Boasting a hugely active user base, node.js has a vibrant ecosystem, which, along with npm, is growing at twice the rate of any other software platform today. JFrog Co-Founder and Chief Architect Frederic Simon attributes this stratospheric leap in popularity to the vibrant community around it, which demonstrates just how successfully the tech is solving module issues.

Simon comments that the number of developers putting packages for a tech is a critical factor that JFrog take into account when considering a technology - this was the driving factor for the explosion of Ruby,  as well as Java back in the day - and now it’s the same for node.js.

 

 

As he points out, not all node.js and npm projects at present are quite up to enterprise level - indeed, some of them are very much in the beta phase in terms of quality. But, he reflects, this slow and steady approach by the community is a long-sighted one, with stabilisation of software happening as and when is deemed appropriate.

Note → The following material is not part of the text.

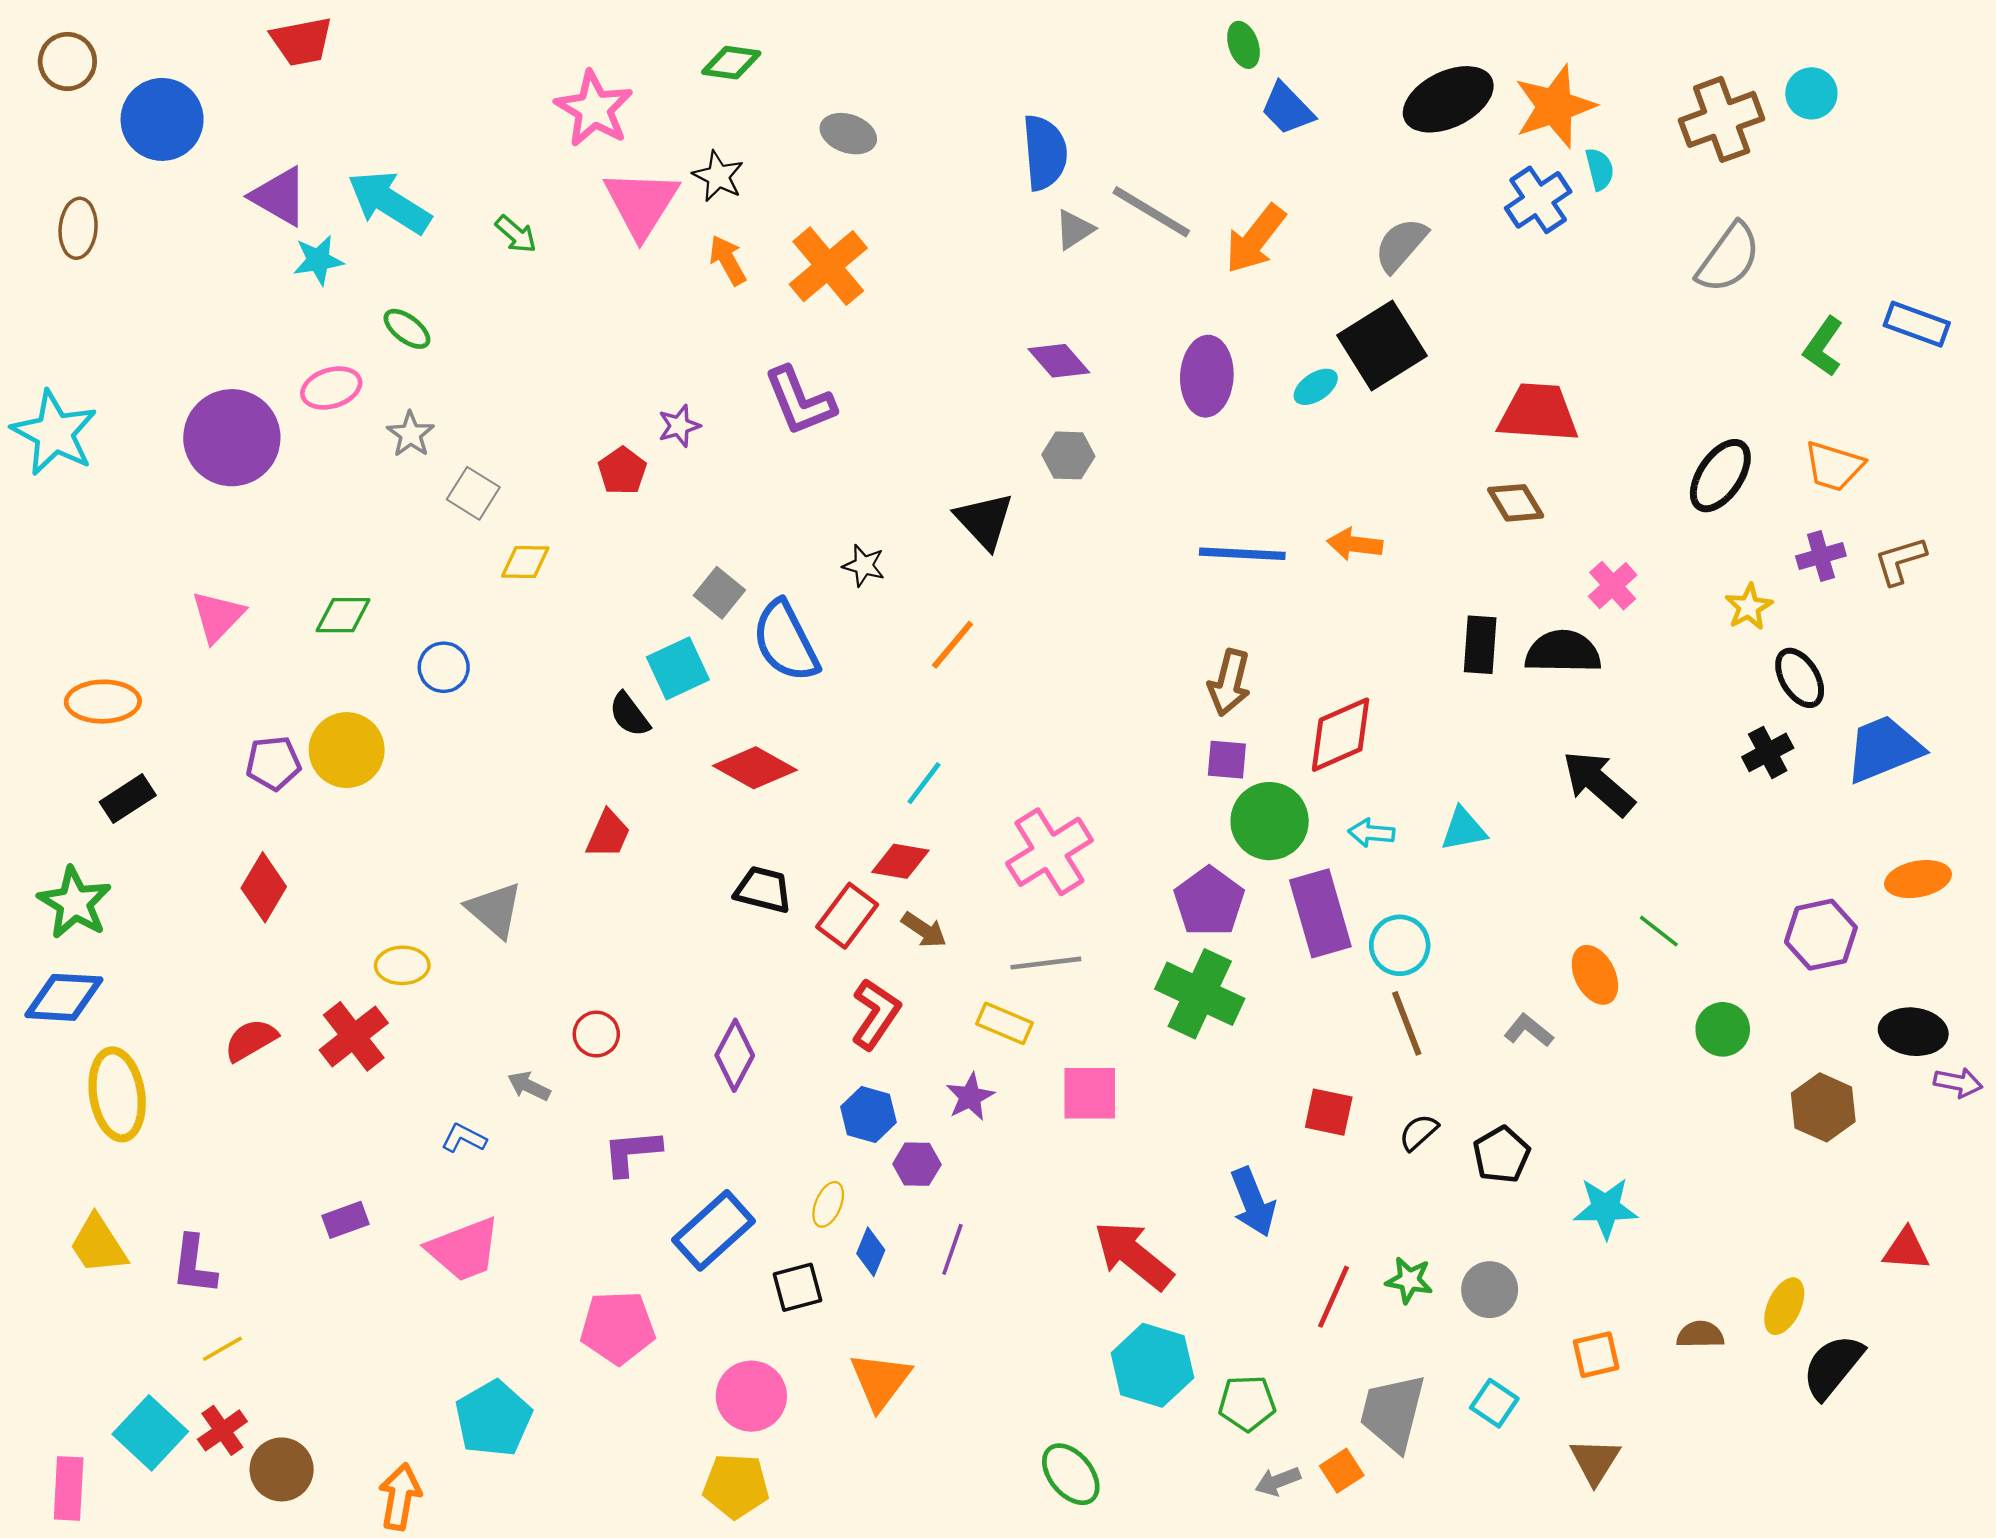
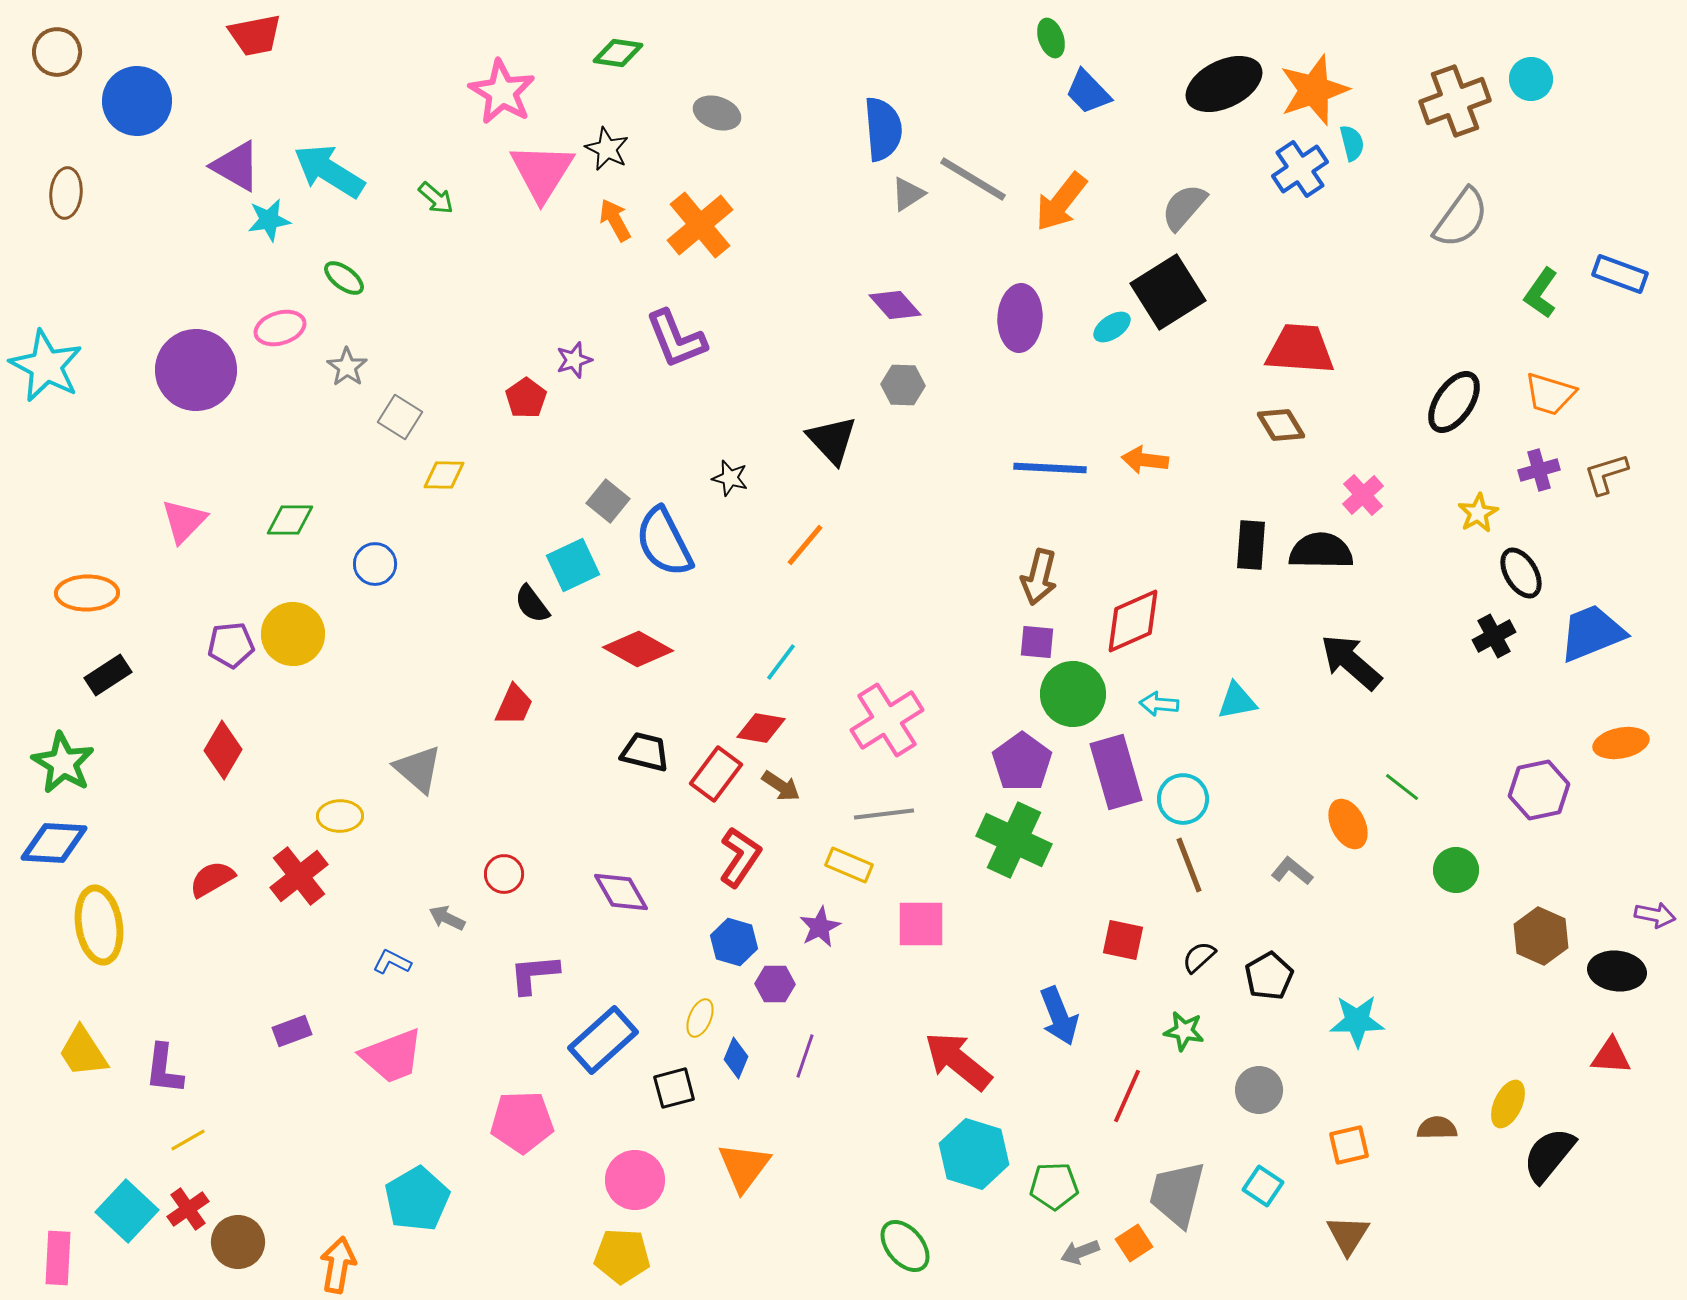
black ellipse: (1913, 1032) -> (1617, 971), moved
purple diamond: (735, 1055) -> (621, 892), turned -58
green star: (1409, 1280) -> (1184, 1031), moved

On JFrog’s side, Simon comments that, “as long as there is a need for customers to aggregate their APM inside their production system, they will need proxy layers and control layers- and this is exactly what we have in place. We are quite good at being directional. Once the team have an npm package, it’s easier for them to create a lot locally, rather than having a lot of dirty packages pushed out because you have nowhere to put them.”

As with any new tech, it took some time before Node (create August 2012) was stable enough to be globalised. It was at the behest of the community that JFrog decided to assist node.js developers in aggregating and distributing the npm packages they use. Simon explains that the issue at hand was that once the Node and npm projects started to be used heavily on the datacentre, to have a reliable repository became a critical issue for big data centre deployment. Seen by many as  the de-facto enterprise repository manager, JFrog’s Artifactory seemed the perfect fit for the task at hand.

Providing the support was relatively simple for JFrog, and a far easier task than they’d faced when working with Ruby. Fred told JAXenter that, having already worked with JSON, “it was kind of natural for us. The main thing was that the actual specification of the npm protocol and client was almost non-existent, so we had to do some reverse engineering, and for the code, there’s quite a complicated history.”

To date, there’s been very warm reception to Artifactory’s npm support, and Simon says that the sheer breadth of use cases for Node and node.js technology means that the release has been a “saviour” for many their customers.

Next in the offing from JFrog is support for Python, although Simon is also keen to tackle bidirectional integration with BinTray - JFrog’s ‘social’ platform for storage and distribution of software libraries -  for Artifactory customers.